There has been one every year since except for 2020. All the 27 so far have warned about the increasingly noxious state of the atmosphere and declaring that something must be done about it before it’s too late.
It all began with the May 1992 UNFCCC Convention. This comprehensive document was supposed to lay the foundation for all subsequent action to deal with climate change. In essence it said: ‘human activities have been substantially increasing the atmospheric concentration of greenhouse gases … the global nature of climate change calls for the widest possible cooperation by all countries and their participation in an effective and appropriate international response.’
Nothing much happened so the UN planned a series of Conferences of the Parties to the Convention. The first (COP1) in 1995 declared: ‘The Parties should protect the climate system for the benefit of present and future generations of humankind … the developed country Parties should take the lead in combating climate change.’
Ten years and ten Conferences later produced the Paris Agreement at COP21 in December 2015, ‘a legally binding international treaty on climate change.’ The 196 Parties attending agreed ‘to limit global warming to 1.5°C … greenhouse gas emissions must peak before 2025 at the latest and decline 43% by 2030 … the Agreement is a landmark in the multilateral climate change process because, for the first time, a binding agreement brings all nations together to combat climate change and adapt to its effects.’

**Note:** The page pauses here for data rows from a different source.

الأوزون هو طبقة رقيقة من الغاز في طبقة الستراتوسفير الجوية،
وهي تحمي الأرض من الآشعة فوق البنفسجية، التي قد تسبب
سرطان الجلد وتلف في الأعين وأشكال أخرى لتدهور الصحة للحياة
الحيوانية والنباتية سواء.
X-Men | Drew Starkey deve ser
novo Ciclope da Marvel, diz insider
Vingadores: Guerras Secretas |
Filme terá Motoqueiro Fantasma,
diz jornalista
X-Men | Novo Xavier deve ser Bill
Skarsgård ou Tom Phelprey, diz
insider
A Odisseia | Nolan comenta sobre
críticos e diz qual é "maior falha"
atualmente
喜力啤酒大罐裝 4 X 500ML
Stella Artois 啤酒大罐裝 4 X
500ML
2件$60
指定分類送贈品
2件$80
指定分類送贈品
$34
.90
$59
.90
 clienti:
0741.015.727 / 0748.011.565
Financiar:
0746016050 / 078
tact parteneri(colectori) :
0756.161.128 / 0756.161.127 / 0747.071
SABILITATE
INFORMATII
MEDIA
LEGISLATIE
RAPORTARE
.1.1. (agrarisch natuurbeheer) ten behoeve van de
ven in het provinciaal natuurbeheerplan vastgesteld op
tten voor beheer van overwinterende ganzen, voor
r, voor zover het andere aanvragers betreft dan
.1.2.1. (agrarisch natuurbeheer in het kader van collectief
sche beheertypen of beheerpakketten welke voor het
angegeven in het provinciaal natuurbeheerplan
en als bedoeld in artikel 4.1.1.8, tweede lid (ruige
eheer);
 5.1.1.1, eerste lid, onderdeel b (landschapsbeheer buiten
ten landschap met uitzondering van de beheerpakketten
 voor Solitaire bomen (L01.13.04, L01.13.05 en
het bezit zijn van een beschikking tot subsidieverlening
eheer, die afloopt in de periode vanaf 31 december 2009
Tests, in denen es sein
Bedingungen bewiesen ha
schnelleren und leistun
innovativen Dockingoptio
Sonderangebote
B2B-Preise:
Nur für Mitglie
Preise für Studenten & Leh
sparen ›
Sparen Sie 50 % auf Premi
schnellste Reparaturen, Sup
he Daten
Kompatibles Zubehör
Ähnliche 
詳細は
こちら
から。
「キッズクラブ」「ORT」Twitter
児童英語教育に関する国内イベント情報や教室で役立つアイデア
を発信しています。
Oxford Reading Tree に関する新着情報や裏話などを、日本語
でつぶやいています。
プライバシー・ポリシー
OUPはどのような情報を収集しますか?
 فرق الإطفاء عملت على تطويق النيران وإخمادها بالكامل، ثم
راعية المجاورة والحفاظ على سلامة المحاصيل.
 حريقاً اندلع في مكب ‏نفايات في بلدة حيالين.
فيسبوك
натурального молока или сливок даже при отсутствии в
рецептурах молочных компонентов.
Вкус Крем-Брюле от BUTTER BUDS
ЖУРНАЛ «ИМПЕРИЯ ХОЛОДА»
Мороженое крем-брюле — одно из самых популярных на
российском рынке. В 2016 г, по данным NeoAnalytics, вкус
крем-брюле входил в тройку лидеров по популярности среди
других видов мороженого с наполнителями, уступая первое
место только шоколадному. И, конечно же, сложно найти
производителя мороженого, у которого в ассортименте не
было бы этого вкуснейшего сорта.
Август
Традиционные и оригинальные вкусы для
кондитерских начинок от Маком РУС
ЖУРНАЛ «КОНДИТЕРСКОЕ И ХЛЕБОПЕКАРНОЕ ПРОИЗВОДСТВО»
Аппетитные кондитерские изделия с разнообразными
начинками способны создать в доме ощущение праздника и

The scale of inaction now clearly bears traces of insanity. Seven years and seven Conferences after the Paris ‘landmark’ COP27(2022) announced: ‘Parties have established their resolve to limit the global average temperature increase to 1.5°C in order to avoid the worst impacts of climate change … with cascading crises facing governments and citizens alike, global efforts risk backsliding against the scale and speed of action required … stakeholders must ensure they deliver on their promises.’
The CO2 content of the atmosphere has been measured since 1957 and has risen steadily every year. The twenty-seven Conferences have had no effect on total global emissions. Nations have realised their people’s need for electricity had to come first. The cheapest and quickest way to provide that is by way of fossil-fuelled power stations.

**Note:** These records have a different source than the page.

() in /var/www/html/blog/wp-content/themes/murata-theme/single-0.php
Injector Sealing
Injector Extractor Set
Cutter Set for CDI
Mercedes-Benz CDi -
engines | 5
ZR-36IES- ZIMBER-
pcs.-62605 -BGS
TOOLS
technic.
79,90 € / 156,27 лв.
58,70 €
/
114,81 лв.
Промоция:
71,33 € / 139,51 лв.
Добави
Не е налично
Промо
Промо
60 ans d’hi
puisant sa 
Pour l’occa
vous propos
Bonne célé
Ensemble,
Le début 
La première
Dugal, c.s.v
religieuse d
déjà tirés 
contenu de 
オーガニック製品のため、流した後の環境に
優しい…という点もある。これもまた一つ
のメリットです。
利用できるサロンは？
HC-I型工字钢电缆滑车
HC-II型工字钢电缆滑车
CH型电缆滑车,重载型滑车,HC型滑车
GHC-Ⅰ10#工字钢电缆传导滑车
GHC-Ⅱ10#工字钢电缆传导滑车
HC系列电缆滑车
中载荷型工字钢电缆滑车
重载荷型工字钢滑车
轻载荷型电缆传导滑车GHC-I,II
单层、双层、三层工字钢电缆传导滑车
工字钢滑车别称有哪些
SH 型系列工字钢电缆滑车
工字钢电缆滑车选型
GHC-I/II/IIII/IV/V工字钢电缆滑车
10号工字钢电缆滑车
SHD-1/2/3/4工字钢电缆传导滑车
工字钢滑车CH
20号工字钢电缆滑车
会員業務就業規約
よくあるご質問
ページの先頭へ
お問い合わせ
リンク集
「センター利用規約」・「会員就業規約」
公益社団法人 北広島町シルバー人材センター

Leaders of nations may also have wondered at the increasingly manic shouts of: ‘global boiling’; ‘July the warmest in human civilisation’s history’; ‘oceans growing hotter … triggering global weather disasters … heat searing enough to knock out mobile phones’; ‘daily temperatures hitting a 100,000 year high’; ‘the September data shows … the planet’s temperature reached its warmest level in modern records and probably in thousands of years.’
Advisers to leaders of nations may have pointed out that we have only been measuring daily world-wide temperatures for about 140 years. NASA makes it quite clear that ‘before 1880 there just wasn’t enough data to make accurate calculations.’ The last ice age ended about 10,000 years ago; the advisors may have advised that it would therefore seem reasonable to expect that records will be broken, will continue to be broken, and may or may not have anything to do with global warming.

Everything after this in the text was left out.